**Exercise objective**
Your answer must be a single number: how many lines of the data include "International".

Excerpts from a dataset
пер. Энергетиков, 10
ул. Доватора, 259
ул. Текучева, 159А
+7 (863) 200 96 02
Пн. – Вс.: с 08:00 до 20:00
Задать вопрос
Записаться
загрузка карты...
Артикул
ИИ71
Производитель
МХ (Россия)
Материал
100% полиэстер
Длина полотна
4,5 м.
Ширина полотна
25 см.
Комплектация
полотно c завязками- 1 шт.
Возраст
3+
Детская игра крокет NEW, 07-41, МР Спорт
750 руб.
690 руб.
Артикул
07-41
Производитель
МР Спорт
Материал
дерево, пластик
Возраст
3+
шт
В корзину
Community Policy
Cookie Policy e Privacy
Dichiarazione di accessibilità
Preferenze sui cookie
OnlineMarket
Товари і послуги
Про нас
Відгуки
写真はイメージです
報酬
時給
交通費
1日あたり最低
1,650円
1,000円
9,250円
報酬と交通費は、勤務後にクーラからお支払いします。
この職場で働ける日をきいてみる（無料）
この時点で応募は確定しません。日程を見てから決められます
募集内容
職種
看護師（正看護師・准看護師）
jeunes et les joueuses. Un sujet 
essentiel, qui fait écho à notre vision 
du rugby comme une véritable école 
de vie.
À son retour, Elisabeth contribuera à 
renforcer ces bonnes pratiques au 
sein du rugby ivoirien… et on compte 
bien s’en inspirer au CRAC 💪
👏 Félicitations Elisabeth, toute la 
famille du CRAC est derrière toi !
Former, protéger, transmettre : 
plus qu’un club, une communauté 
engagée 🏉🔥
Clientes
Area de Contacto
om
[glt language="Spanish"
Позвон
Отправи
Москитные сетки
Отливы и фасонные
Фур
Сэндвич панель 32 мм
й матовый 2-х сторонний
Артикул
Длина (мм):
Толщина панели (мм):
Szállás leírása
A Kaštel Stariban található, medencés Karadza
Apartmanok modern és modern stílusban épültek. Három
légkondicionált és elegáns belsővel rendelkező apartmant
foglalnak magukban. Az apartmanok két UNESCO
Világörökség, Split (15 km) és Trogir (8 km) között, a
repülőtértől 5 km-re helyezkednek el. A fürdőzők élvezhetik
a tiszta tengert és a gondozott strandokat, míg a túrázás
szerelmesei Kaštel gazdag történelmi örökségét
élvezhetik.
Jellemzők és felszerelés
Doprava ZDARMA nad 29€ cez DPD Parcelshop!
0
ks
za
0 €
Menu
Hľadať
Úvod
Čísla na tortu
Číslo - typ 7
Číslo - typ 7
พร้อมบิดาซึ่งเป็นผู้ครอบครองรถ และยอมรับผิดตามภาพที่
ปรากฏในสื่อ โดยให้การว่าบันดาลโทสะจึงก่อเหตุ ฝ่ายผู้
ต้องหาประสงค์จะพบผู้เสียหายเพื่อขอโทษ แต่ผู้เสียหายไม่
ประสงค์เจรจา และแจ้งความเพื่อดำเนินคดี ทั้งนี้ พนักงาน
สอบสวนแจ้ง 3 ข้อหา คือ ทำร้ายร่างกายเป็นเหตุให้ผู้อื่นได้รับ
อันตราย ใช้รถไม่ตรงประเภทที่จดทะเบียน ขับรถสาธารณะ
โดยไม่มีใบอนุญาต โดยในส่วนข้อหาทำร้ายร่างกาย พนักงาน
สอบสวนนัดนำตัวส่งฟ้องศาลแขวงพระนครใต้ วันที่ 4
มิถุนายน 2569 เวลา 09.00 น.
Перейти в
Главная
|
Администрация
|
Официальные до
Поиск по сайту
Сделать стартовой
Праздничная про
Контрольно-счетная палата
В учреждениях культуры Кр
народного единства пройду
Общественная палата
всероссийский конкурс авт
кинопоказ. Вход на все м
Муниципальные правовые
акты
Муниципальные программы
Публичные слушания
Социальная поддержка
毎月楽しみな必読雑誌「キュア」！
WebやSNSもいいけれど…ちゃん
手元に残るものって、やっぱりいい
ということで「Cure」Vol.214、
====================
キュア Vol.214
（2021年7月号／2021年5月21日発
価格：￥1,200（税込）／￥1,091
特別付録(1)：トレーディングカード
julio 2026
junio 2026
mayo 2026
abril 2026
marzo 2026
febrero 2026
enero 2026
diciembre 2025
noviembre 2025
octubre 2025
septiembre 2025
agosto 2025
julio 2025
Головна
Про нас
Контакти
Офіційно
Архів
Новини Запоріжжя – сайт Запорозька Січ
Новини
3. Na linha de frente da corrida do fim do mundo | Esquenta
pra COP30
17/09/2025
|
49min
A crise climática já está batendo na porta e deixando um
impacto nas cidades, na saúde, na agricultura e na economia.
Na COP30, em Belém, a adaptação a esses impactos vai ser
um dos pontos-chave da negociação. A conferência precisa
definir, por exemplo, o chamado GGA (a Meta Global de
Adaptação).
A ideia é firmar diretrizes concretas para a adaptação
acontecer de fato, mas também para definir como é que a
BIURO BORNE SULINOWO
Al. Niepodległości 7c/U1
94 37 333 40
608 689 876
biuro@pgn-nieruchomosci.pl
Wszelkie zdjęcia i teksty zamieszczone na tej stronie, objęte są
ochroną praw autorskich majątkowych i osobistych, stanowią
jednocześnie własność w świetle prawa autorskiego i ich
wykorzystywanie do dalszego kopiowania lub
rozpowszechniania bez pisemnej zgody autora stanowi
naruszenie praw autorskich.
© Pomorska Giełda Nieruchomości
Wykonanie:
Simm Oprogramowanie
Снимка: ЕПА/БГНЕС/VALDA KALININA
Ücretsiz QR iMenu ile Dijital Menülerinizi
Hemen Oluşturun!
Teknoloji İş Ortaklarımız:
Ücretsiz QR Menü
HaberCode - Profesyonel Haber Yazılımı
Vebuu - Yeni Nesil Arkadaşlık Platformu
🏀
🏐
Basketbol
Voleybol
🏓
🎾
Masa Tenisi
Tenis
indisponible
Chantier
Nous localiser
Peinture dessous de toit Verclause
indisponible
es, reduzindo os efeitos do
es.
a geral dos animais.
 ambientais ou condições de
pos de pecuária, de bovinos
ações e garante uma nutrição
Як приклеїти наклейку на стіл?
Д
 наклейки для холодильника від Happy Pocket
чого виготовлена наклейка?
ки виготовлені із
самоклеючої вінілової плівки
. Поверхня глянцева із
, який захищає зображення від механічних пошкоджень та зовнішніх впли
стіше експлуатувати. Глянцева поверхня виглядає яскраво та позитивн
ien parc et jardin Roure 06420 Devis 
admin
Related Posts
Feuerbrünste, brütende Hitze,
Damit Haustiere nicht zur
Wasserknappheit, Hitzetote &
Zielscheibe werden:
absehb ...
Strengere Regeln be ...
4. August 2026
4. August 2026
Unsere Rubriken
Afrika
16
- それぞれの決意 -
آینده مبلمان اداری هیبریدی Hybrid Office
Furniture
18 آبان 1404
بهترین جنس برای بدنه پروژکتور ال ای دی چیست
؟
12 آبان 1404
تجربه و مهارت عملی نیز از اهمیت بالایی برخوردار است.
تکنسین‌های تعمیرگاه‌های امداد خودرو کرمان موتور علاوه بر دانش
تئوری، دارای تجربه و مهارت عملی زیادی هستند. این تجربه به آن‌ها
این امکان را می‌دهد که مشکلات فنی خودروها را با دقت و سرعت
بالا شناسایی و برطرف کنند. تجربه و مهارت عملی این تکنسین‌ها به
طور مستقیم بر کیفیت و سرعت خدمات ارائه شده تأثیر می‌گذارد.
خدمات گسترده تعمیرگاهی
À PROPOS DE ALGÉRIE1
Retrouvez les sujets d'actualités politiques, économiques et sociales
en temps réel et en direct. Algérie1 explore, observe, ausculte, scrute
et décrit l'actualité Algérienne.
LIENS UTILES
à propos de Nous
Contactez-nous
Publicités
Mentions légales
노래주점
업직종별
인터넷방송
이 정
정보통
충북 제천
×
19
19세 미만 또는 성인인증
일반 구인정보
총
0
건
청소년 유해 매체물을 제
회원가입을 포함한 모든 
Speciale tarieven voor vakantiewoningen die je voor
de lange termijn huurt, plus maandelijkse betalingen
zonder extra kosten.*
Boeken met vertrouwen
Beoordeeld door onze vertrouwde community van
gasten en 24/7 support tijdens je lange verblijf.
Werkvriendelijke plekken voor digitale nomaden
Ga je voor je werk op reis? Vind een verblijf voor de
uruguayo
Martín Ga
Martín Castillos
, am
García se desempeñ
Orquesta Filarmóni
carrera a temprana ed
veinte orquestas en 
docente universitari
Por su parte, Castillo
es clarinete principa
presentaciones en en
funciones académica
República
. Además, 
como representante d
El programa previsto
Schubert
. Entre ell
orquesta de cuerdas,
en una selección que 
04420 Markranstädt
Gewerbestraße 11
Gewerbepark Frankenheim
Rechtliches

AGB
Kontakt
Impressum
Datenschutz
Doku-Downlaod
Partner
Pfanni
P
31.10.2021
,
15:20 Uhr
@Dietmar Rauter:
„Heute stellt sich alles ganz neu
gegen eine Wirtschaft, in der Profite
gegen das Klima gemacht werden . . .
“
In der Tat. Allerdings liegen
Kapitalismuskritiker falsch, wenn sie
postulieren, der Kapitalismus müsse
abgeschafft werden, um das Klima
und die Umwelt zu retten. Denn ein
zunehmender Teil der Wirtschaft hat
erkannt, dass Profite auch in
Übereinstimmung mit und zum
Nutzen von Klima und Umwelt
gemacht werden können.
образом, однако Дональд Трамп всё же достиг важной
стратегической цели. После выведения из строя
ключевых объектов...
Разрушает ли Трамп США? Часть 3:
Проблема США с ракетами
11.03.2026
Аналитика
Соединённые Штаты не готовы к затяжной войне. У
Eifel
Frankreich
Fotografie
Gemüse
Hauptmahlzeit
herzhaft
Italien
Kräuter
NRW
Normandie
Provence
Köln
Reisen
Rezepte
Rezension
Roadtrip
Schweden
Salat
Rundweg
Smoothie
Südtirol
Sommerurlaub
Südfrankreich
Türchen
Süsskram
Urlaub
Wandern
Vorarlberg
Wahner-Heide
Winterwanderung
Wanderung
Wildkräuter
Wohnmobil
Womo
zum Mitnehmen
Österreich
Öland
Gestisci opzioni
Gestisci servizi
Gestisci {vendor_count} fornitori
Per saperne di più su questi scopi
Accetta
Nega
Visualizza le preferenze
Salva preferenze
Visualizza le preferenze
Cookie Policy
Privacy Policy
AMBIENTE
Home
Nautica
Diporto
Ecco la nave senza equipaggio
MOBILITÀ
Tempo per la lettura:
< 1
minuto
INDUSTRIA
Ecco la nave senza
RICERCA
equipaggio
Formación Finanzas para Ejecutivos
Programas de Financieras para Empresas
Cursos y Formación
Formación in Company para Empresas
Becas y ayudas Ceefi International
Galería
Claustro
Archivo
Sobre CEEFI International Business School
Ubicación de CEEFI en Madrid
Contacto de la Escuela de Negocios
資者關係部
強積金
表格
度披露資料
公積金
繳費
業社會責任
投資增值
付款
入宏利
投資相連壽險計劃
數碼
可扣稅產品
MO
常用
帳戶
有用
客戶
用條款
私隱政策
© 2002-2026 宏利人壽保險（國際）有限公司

**Result for this exercise**
2